**Exercise brief:**
Please reproduce all of the data below exactly, leaving each picture out.

- - - - - - -

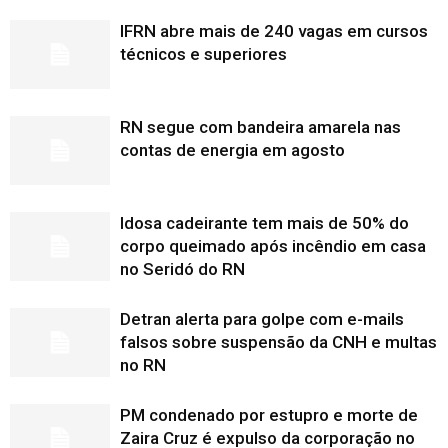
IFRN abre mais de 240 vagas em cursos
técnicos e superiores
RN segue com bandeira amarela nas
contas de energia em agosto
Idosa cadeirante tem mais de 50% do
corpo queimado após incêndio em casa
no Seridó do RN
Detran alerta para golpe com e-mails
falsos sobre suspensão da CNH e multas
no RN
PM condenado por estupro e morte de
Zaira Cruz é expulso da corporação no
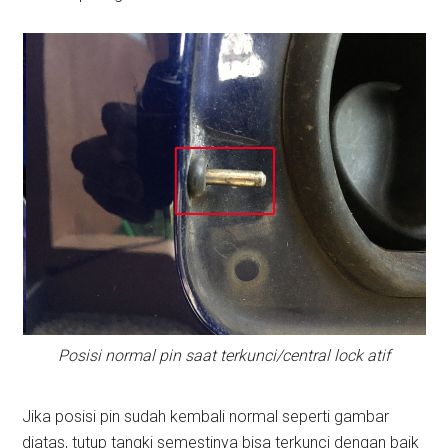
Posisi normal pin saat terkunci/central lock atif
Jika posisi pin sudah kembali normal seperti gambar
diatas, tutup tangki semestinya bisa terkunci dengan baik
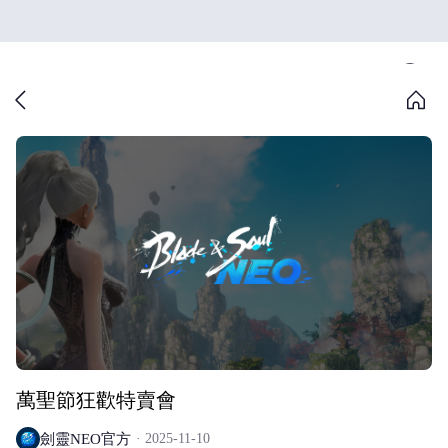
萬聖節狂歡特賣會
劍靈NEO官方
2025-11-10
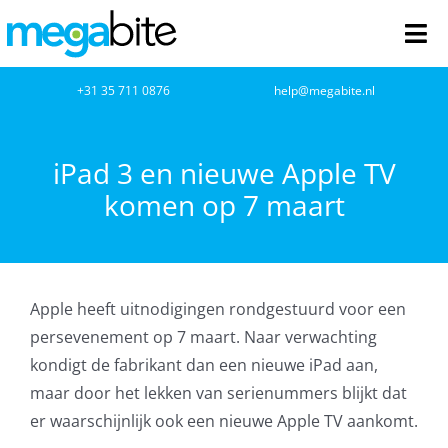
Ga
naar
Tog
inhoud
Nav
home
+31 35 711 0876
help@megabite.nl
Webdesign
iPad 3 en nieuwe Apple TV
komen op 7 maart
Netwerkbeheer
Webhosting
Apple heeft uitnodigingen rondgestuurd voor een
Cloud Computing
persevenement op 7 maart. Naar verwachting
kondigt de fabrikant dan een nieuwe iPad aan,
VOIP
maar door het lekken van serienummers blijkt dat
er waarschijnlijk ook een nieuwe Apple TV aankomt.
Microsoft NCE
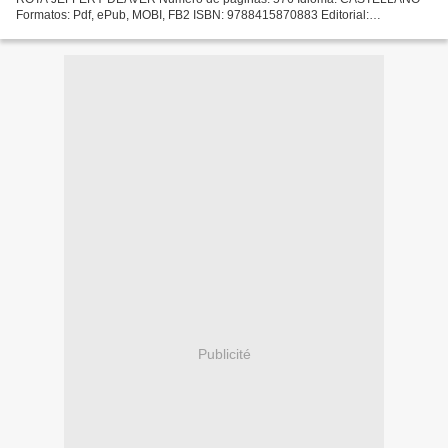
Formatos: Pdf, ePub, MOBI, FB2 ISBN: 9788415870883 Editorial:
BOOKS4POCKET Año de edición: 2016 Descargar eBook gratis Descarga
gratuita...
Publicité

- - - - - - -

**Exercise output:**
IFRN abre mais de 240 vagas em cursos
técnicos e superiores
RN segue com bandeira amarela nas
contas de energia em agosto
Idosa cadeirante tem mais de 50% do
corpo queimado após incêndio em casa
no Seridó do RN
Detran alerta para golpe com e-mails
falsos sobre suspensão da CNH e multas
no RN
PM condenado por estupro e morte de
Zaira Cruz é expulso da corporação no
Posisi normal pin saat terkunci/central lock atif
Jika posisi pin sudah kembali normal seperti gambar
diatas, tutup tangki semestinya bisa terkunci dengan baik
萬聖節狂歡特賣會
劍靈NEO官方
2025-11-10
Ga
naar
Tog
inhoud
Nav
home
+31 35 711 0876
help@megabite.nl
Webdesign
iPad 3 en nieuwe Apple TV
komen op 7 maart
Netwerkbeheer
Webhosting
Apple heeft uitnodigingen rondgestuurd voor een
Cloud Computing
persevenement op 7 maart. Naar verwachting
kondigt de fabrikant dan een nieuwe iPad aan,
VOIP
maar door het lekken van serienummers blijkt dat
er waarschijnlijk ook een nieuwe Apple TV aankomt.
Microsoft NCE
Formatos: Pdf, ePub, MOBI, FB2 ISBN: 9788415870883 Editorial:
BOOKS4POCKET Año de edición: 2016 Descargar eBook gratis Descarga
gratuita...
Publicité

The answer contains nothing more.